The Waffen-SS cufftitles were either embroided or woven. Enlisted men and non commissioned officers in wore the cufftitles with white lettering, with two silver borders. Officers wore cufftitles with silver threaded lettering. There are in general two types of cufftitles; embroided and woven. The embroided examples were machine or hand embroided onto a existing black band between 2,5 and 3 cm wide with 6 or 7 silver threads bordering the top and bottom of the lettering. This type is often referred to as the RZM Pattern.
The second type is fully machine woven which is a manufacturing method where the lettering is woven during the manufacturing. Only officer cufftitles of this pattern received silver threaded borders.
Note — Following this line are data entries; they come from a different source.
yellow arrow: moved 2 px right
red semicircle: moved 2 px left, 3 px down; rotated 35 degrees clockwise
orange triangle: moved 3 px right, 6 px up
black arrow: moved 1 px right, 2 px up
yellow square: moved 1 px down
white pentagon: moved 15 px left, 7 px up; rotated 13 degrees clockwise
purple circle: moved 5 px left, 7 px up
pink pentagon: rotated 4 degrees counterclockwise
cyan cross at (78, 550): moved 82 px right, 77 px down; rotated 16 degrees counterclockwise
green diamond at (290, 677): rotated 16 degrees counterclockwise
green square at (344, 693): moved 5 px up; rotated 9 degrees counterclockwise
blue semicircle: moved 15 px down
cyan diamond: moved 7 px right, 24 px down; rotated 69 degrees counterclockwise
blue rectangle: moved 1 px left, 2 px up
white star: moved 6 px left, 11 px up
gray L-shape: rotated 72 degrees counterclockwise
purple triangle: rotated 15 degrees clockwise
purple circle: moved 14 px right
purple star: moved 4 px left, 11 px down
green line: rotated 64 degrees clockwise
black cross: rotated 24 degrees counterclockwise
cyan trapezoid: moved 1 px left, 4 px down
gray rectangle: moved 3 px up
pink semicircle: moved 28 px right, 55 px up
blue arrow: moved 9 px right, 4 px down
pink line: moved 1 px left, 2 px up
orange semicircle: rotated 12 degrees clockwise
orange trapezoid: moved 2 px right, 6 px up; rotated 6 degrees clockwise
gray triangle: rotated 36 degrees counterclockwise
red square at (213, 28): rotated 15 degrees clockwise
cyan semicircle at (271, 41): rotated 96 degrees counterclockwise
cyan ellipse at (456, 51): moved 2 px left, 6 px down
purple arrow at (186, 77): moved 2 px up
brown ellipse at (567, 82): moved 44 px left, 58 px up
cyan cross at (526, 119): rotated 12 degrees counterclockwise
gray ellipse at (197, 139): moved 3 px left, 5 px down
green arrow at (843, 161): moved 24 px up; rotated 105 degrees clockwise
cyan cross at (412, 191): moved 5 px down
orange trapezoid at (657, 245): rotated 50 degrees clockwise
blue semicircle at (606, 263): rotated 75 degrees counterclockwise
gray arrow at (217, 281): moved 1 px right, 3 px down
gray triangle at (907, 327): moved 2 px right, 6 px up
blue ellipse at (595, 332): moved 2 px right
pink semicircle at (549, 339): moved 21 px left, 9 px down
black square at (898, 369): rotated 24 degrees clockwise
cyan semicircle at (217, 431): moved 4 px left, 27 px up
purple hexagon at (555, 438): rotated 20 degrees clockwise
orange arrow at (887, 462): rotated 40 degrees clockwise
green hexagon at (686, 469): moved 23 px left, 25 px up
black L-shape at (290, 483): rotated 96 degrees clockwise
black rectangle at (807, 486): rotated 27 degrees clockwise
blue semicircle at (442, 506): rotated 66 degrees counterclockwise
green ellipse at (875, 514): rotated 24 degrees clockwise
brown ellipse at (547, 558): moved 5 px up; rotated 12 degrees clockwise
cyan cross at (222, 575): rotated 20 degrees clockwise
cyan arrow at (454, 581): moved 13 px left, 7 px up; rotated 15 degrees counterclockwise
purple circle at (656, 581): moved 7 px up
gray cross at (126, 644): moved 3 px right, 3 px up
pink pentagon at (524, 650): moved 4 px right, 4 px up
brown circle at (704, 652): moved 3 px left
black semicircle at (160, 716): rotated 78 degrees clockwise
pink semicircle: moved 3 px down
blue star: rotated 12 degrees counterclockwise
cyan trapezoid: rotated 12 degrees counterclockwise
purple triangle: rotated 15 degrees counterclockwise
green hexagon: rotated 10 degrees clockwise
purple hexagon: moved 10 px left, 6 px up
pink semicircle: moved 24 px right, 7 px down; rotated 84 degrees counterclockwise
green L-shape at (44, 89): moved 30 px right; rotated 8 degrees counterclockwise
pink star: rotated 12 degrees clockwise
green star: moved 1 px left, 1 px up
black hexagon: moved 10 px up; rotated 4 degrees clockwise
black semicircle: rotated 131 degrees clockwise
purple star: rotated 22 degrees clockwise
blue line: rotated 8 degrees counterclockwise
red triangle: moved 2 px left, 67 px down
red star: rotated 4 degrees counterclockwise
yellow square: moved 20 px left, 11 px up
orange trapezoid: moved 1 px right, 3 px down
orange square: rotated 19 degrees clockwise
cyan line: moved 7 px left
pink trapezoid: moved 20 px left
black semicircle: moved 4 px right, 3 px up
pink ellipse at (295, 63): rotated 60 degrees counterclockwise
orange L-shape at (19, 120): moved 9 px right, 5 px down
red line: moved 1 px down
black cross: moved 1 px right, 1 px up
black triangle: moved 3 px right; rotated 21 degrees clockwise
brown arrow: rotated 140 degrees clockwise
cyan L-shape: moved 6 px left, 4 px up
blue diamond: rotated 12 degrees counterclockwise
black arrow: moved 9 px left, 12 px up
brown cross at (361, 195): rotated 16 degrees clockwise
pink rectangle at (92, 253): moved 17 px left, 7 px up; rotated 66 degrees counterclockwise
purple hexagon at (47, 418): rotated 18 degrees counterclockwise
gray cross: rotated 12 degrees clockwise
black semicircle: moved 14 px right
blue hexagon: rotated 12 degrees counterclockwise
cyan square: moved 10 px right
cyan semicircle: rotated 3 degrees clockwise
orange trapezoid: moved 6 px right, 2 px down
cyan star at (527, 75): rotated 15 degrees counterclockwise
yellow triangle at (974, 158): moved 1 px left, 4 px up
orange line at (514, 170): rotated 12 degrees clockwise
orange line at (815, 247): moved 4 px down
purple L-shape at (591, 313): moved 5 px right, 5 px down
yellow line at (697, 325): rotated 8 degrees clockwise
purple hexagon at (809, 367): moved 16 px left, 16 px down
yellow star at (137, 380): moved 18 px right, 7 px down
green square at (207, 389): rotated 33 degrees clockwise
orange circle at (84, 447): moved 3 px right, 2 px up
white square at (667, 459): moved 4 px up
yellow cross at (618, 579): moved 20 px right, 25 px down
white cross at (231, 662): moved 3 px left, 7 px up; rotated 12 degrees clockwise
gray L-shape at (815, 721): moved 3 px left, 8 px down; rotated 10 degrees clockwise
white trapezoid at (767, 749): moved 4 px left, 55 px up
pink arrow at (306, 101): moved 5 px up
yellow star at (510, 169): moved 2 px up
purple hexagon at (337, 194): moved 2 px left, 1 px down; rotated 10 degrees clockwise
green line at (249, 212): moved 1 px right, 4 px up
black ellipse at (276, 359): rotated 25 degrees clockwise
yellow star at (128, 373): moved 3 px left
Most of these cufftitles are referred to as BeVo or BeVo-like pattern.

There are several different variants of we don’t know which manufacturer made them.

Waffen-SS Cufftitles for Enlisted Men and Non Commissioned Officers

RZM Pattern

A textbook RZM pattern cufftitle for the SS Regiment Westland

The RZM pattern cufftitles were the first ones introduced and were probably in production until around 194*.


The cufftitle is a typical RZM pattern example with both RZM tags present. Both RZM tags are different. One is the manufacturer of the black base material; the second is that of the manufacturer of the embroidery. There are many different manufacturers of these RZM pattern cufftitles and in theory they could be identified by the individual Hersteller or manufacter codes on the labels. On the left label we can see the number 26, and on the right example we see 861. We know that the embroidery was sometimes done at different facilities because we can encounter cufftitles with one or two rzm labels and there are also unfinished black cufftitles void of embroidery with a single label.

Another indication for various embroidery facilities is the different font types used. Above we can see two authentic Westland cufftitles yet both have different fonts. There are many neat and often unnoticed variants in this fashion which makes collecting so interesting. The difference in the two cufftitles is in the strong and weak serif of the lettering. This means that the top one has less detailed ends at the corners and lines of the letters.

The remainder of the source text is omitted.